一方で、これらの政策を考えた人からすると、「こんなによく考えられた包括的な問題解決策なのに、国民はなんで理解しないんだ。政府がカネを出します、家にいろ、といった単純なメッセージよりもずっと職人技だ」という感じなのかな。
まとめ
長くなったので、改めてもう一度振り返ってみる。
ドイツ人の場合は、「今この時に最優先で達成すべきものを明確にして、それを達成するために最も効果的な方法を実行する。それに伴って発生する問題や解決できない課題は、分けて個別に対応する」という思考回路を好む。
たしかに、ドイツ人たちは仕事でも頻繁にこの原理原則に立ち返る。単純といえば単純だけれども、これはこれで効果的な考え方のフレームワークだと思う。
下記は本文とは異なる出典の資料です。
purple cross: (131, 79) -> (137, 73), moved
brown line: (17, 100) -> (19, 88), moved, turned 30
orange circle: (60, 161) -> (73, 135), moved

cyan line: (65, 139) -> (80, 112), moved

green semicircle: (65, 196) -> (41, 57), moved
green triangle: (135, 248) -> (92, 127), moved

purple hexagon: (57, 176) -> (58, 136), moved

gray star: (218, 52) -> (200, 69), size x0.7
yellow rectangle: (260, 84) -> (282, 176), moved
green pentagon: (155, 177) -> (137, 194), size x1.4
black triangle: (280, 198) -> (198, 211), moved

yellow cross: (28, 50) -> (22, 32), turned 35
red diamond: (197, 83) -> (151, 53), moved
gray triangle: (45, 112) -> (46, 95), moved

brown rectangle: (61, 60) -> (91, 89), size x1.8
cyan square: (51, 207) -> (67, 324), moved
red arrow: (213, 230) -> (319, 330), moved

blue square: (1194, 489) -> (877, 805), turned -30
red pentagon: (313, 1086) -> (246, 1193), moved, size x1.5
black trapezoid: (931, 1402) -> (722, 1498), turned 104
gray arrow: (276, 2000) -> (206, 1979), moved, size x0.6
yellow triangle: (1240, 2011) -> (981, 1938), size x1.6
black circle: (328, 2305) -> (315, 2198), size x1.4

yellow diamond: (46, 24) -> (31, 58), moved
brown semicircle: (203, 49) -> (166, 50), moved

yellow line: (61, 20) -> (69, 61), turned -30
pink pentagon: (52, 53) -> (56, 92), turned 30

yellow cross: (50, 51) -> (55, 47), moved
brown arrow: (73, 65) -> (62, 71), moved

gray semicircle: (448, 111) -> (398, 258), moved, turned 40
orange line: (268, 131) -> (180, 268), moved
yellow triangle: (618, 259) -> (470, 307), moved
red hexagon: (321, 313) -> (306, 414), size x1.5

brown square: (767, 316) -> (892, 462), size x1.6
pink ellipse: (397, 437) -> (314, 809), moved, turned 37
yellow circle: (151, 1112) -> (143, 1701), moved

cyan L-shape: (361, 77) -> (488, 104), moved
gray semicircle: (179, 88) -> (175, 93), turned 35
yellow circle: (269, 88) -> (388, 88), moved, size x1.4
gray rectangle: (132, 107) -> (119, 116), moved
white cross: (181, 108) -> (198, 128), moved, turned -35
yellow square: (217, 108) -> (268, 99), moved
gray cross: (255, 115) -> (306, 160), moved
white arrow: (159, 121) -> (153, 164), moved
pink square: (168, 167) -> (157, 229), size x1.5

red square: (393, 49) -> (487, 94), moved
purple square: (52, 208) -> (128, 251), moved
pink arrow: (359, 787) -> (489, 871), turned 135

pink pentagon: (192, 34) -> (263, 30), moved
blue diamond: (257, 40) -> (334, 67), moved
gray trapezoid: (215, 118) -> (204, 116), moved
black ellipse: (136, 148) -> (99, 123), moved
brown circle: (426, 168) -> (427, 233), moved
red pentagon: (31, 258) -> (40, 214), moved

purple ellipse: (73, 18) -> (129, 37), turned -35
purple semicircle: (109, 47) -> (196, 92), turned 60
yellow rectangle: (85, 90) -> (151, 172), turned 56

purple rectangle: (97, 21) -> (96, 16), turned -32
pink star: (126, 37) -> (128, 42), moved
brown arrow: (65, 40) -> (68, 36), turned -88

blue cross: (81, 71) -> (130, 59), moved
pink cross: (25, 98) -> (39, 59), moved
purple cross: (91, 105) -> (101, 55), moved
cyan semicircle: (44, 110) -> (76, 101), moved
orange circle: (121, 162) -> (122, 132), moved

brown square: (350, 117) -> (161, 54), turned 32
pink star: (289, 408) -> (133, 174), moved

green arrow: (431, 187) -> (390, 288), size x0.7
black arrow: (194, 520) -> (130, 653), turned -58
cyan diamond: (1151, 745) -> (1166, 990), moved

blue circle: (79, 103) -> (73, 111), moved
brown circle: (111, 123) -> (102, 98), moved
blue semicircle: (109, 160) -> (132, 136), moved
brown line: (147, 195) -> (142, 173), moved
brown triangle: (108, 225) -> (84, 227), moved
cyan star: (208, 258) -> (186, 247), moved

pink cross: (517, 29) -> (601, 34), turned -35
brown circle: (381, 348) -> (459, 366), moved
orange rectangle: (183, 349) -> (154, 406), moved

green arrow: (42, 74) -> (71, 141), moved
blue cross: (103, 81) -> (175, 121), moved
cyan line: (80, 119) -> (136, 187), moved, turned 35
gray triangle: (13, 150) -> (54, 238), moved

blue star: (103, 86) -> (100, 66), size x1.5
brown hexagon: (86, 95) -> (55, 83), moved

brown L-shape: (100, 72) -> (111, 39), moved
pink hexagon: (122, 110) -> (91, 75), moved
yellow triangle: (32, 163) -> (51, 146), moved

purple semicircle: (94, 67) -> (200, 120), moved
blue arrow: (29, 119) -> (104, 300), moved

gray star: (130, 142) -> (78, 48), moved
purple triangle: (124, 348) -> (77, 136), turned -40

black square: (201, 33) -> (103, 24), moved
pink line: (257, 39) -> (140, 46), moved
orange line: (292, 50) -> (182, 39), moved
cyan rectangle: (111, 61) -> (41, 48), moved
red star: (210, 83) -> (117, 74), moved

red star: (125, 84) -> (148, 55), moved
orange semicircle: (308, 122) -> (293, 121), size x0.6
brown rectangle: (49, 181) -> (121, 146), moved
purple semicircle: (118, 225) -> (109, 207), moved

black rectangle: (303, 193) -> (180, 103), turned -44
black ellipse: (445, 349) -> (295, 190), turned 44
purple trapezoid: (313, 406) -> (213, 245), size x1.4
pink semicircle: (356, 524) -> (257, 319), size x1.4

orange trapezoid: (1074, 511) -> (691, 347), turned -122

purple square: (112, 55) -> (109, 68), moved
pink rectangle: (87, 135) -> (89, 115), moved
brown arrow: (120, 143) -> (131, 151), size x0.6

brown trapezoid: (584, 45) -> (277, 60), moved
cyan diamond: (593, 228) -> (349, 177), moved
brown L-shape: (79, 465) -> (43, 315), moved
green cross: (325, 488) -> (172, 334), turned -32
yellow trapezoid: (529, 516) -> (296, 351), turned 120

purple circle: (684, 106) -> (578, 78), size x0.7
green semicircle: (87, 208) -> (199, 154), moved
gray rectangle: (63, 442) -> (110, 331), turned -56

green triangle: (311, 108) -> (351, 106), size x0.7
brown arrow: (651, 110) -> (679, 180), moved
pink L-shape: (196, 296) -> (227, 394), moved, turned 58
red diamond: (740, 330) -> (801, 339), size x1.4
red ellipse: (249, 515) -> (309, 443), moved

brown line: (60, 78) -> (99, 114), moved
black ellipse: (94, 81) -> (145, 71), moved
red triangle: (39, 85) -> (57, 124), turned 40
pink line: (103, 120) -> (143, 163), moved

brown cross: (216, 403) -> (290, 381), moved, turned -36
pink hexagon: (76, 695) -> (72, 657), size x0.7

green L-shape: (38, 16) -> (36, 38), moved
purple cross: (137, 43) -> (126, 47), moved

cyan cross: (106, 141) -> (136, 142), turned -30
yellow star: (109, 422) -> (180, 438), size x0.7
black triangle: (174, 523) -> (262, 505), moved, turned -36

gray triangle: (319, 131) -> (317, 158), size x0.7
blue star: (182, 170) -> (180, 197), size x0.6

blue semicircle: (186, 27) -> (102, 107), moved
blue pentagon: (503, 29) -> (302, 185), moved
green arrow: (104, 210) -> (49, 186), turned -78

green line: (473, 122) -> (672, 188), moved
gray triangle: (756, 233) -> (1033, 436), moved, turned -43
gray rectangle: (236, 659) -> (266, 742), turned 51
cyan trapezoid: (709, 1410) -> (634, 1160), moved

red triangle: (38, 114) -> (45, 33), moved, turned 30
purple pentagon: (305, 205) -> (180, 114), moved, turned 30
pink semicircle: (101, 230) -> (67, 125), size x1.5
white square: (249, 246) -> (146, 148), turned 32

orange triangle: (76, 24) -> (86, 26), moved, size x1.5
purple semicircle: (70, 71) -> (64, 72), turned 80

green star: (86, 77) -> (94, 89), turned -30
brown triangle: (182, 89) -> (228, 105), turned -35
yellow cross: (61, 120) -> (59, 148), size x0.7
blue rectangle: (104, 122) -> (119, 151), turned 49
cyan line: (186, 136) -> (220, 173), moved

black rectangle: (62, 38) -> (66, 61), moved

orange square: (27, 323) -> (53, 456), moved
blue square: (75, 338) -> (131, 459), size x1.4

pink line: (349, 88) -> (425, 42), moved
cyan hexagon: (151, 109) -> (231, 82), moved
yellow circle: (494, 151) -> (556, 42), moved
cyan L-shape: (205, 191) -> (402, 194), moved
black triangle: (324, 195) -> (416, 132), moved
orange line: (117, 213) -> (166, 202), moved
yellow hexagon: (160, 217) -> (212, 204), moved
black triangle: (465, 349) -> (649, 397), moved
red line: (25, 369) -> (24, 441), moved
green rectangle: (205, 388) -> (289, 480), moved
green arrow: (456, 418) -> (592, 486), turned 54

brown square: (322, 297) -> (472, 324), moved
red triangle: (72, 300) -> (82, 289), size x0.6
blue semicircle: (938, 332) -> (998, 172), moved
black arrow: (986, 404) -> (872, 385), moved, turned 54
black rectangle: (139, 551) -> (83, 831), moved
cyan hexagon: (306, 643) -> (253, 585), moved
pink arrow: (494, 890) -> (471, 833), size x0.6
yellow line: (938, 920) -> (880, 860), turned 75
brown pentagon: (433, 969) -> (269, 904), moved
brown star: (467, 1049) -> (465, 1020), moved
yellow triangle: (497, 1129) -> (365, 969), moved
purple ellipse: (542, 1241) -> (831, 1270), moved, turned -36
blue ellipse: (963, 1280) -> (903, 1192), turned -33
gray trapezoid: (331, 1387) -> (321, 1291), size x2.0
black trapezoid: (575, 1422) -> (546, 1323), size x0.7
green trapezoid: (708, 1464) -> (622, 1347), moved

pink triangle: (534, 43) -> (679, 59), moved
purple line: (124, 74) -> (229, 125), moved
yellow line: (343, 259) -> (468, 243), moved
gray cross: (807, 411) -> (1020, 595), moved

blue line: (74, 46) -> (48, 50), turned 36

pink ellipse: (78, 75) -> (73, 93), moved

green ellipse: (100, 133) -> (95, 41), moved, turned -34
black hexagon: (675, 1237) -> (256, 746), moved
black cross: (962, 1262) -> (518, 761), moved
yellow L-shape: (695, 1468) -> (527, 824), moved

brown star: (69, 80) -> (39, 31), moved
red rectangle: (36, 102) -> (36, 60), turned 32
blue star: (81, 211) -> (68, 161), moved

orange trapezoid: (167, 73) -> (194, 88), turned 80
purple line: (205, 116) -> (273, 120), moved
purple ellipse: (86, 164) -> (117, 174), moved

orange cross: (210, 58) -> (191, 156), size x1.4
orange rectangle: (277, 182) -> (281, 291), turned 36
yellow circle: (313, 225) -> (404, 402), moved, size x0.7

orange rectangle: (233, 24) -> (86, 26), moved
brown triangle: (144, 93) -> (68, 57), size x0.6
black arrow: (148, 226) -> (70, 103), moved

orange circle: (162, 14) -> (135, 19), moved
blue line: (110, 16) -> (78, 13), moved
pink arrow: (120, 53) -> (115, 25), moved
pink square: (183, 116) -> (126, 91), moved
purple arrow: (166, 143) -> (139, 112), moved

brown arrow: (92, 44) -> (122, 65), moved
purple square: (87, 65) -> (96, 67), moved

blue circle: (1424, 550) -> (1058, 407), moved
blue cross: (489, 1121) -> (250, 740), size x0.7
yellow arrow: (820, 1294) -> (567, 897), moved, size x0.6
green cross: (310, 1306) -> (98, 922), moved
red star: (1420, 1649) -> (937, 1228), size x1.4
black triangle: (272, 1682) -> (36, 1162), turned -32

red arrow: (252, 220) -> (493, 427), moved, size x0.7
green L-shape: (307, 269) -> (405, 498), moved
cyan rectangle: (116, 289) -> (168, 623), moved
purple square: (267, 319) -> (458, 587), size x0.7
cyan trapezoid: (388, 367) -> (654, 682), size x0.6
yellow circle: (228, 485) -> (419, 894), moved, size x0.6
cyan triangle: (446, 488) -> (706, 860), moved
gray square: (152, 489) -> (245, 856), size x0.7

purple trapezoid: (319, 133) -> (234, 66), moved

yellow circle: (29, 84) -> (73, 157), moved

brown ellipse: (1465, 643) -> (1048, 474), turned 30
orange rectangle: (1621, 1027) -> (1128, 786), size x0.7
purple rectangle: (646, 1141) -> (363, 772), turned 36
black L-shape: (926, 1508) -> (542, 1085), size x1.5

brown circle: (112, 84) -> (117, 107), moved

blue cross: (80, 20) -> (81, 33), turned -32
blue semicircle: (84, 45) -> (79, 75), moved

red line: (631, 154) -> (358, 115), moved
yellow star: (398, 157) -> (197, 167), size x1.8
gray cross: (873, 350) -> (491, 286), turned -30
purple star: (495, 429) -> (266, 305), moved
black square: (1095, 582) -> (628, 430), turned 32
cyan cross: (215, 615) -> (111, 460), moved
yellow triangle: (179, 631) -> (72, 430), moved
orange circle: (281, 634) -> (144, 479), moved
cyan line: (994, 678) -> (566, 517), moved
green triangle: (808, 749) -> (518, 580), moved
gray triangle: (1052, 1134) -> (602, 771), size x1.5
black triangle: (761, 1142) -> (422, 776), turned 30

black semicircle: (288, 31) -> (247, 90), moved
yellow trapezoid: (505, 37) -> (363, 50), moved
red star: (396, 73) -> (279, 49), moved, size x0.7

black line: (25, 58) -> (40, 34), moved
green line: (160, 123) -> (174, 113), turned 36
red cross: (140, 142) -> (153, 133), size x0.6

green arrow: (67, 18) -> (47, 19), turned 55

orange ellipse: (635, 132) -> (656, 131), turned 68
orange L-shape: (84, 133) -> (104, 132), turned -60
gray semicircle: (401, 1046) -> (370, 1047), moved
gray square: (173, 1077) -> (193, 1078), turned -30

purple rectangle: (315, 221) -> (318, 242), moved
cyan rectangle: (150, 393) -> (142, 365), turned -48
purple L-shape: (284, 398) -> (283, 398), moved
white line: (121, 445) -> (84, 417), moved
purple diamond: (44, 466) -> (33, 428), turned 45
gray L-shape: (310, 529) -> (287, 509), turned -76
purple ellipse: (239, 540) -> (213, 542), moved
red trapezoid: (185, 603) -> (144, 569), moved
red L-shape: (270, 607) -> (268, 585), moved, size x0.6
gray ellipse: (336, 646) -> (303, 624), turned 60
他方で日本の場合は、「問題があるから、それを避けるために対策が必要」というロジックが受け入れられやすいと思う。完璧主義が根底にあるから。これはこれで、製造業やサービス業では有効な考え方のフレームワーク。問題への個別対策を繰り返し、ひたすら再発防止策を導入し、完璧さを極限まで突き詰める。
ちなみに、なぜ日本人は完璧主義を好むのか。僕が思うには、島国の中で鎖国などを経て独自のモノカルチャーを育んできたからではないだろうか。地理的に海によって外界と隔てられた場所に、ある程度の規模の民族が住んでいるため、国の中を完璧に統制することが可能、という世界でも特殊な世界観に立脚しているからとみている。
というわけで、今回は僕なりに両国の人たちの思考回路の違いと特徴を整理してみた。繰り返しになるけれど、どっちの国が優れているとか効果的だ、とかを主張したいわけではないこと、ご理解願います。
さて、みなさんは世界の中で日本人の思考回路の特徴を1つだけ挙げるとすれば、何だと思うでしょうか?